Segment Start: Data records

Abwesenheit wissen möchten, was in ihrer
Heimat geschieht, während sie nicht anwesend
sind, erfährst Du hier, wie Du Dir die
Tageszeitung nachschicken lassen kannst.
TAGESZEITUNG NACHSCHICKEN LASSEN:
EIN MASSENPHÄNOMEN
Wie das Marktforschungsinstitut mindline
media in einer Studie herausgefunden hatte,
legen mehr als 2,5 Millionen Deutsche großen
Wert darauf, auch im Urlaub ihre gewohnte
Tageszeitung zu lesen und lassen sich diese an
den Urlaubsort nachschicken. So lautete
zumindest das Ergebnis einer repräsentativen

Segment End: Data records
Segment Start: Data records

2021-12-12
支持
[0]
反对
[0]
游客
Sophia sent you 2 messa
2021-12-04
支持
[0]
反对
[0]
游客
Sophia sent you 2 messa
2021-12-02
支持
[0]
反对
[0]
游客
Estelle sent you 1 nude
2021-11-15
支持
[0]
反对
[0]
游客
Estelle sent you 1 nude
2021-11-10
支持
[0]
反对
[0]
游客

Segment End: Data records

Task instructions
Every line above from the line with "Wert darauf, auch im Urlaub ihre gewohnte" to the line with "zumindest das Ergebnis einer repräsentativen", both included, must be reproduced exactly, and no other line may appear.

Response to the task
Wert darauf, auch im Urlaub ihre gewohnte
Tageszeitung zu lesen und lassen sich diese an
den Urlaubsort nachschicken. So lautete
zumindest das Ergebnis einer repräsentativen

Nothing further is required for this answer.